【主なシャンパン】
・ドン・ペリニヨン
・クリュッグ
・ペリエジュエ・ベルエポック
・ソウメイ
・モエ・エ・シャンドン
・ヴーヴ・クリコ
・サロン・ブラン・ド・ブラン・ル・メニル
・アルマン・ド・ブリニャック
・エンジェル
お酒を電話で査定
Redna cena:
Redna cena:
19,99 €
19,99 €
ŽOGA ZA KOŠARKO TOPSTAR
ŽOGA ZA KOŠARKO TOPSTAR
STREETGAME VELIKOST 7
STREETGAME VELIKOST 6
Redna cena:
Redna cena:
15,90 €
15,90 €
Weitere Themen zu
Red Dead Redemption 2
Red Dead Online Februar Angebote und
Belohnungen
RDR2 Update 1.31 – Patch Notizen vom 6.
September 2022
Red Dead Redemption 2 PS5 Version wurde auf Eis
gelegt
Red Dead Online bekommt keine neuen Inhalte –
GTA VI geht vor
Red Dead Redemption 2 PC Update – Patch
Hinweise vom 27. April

+-------+

Line by line, print the listing above exactly.

【主なシャンパン】
・ドン・ペリニヨン
・クリュッグ
・ペリエジュエ・ベルエポック
・ソウメイ
・モエ・エ・シャンドン
・ヴーヴ・クリコ
・サロン・ブラン・ド・ブラン・ル・メニル
・アルマン・ド・ブリニャック
・エンジェル
お酒を電話で査定
Redna cena:
Redna cena:
19,99 €
19,99 €
ŽOGA ZA KOŠARKO TOPSTAR
ŽOGA ZA KOŠARKO TOPSTAR
STREETGAME VELIKOST 7
STREETGAME VELIKOST 6
Redna cena:
Redna cena:
15,90 €
15,90 €
Weitere Themen zu
Red Dead Redemption 2
Red Dead Online Februar Angebote und
Belohnungen
RDR2 Update 1.31 – Patch Notizen vom 6.
September 2022
Red Dead Redemption 2 PS5 Version wurde auf Eis
gelegt
Red Dead Online bekommt keine neuen Inhalte –
GTA VI geht vor
Red Dead Redemption 2 PC Update – Patch
Hinweise vom 27. April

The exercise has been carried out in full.